The efficacy of intraoperative somatosensory evoked potential (SSEP) monitoring was evaluated in the surgical management of 82 patients with pelvic and acetabular fractures. The injuries consisted of 45 acetabular fractures, 30 pelvic ring disruptions, and seven combined injuries. Preoperative neurological deficits were recorded in 34% of the study group (29% of those with an acetabular fracture and 47% of those with a pelvic ring injury). Three patients sustained an iatrogenic sciatic nerve injury during the study period (all of which were documented in the first 40 cases). Two patients sustained an exacerbation of an existing sciatic nerve injury. In the group of pelvic fractures, hazardous parts of the exposure, reduction, and fixation were identified by the SSEP monitoring. Removal of the provocative stimulus by the surgeon led to reversal of the SSEP abnormalities, and none of this group of patients sustained an iatrogenic injury. When the intraoperative SSEP changes were noted during an acetabular fracture fixation, immediate attempts were made to relieve the excessive tension on the sciatic nerve by replacing or removing a retractor, flexing the knee, extending the hip, or dividing the femoral insertion of the gluteus maximus.
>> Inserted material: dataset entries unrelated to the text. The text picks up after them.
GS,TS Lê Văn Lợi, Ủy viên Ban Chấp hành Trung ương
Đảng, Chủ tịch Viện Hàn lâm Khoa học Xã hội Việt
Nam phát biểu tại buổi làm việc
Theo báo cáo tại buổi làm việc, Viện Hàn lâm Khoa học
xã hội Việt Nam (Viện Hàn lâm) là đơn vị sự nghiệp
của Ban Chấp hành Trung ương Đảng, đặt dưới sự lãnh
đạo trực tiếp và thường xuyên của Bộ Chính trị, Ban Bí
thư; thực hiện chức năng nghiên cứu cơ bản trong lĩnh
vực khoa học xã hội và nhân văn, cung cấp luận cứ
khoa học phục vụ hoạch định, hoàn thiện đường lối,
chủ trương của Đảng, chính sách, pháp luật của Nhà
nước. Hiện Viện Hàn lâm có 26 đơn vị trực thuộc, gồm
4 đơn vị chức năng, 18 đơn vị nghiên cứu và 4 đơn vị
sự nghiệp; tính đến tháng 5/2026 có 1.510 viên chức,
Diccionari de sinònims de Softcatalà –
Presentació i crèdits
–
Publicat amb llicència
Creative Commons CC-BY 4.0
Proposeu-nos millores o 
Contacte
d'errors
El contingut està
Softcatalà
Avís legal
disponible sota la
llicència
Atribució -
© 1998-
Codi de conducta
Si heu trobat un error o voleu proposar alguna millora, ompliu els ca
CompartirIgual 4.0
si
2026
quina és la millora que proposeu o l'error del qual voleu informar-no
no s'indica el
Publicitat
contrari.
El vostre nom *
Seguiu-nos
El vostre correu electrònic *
None of the SSEP changes were associated with the lacerative injury to the sciatic nerve. For the method to be clinically effective in reducing the incidence of neurological deficit, even subtle changes in the SSEP tracing must be recognized immediately by the neurophysiologist so that a corresponding corrective measure can be rapidly undertaken by the surgeon to remove the offending stimulus.

摘要

对82例骨盆和髋臼骨折患者手术治疗中术中体感诱发电位(SSEP)监测的有效性进行了评估。损伤包括45例髋臼骨折、30例骨盆环断裂和7例复合伤。研究组中34%的患者术前存在神经功能缺损(髋臼骨折患者中为29%,骨盆环损伤患者中为47%)。在研究期间,3例患者发生医源性坐骨神经损伤(均记录在前40例病例中)。2例患者原有坐骨神经损伤加重。在骨盆骨折组中,通过SSEP监测确定了暴露、复位和固定的危险部位。外科医生去除诱发刺激后,SSEP异常得以逆转,该组患者均未发生医源性损伤。在髋臼骨折固定过程中,当注意到术中SSEP变化时,立即尝试通过更换或移除牵开器、屈曲膝关节、伸展髋关节或切断臀大肌的股骨附着点来缓解坐骨神经上的过度张力。SSEP的变化均与坐骨神经的撕裂伤无关。为使该方法在临床上有效降低神经功能缺损的发生率,神经生理学家必须立即识别出SSEP描记图中即使是细微的变化,以便外科医生能够迅速采取相应的纠正措施以去除有害刺激。